Dataset content START

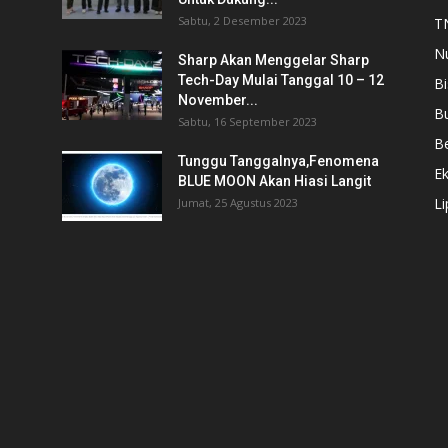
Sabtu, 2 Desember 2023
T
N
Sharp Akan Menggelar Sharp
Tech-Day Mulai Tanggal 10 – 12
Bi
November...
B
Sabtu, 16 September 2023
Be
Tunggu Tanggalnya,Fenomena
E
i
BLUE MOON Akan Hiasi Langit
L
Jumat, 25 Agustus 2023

Dataset content END
Dataset content START

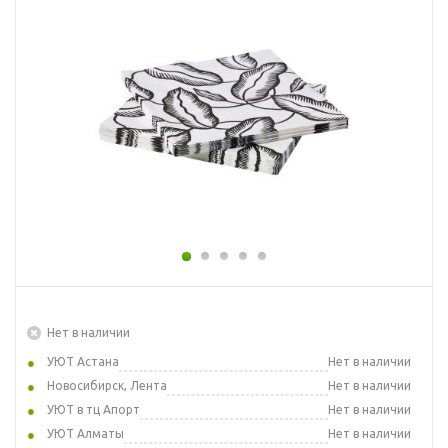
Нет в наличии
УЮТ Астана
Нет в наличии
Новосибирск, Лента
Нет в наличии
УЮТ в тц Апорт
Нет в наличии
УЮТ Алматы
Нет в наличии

Dataset content END

## [Goal of the exercise]
Check each line of the listing above for the string "Sabtu" and return those that contain it.

## [Result of this task]
Sabtu, 2 Desember 2023
Sabtu, 16 September 2023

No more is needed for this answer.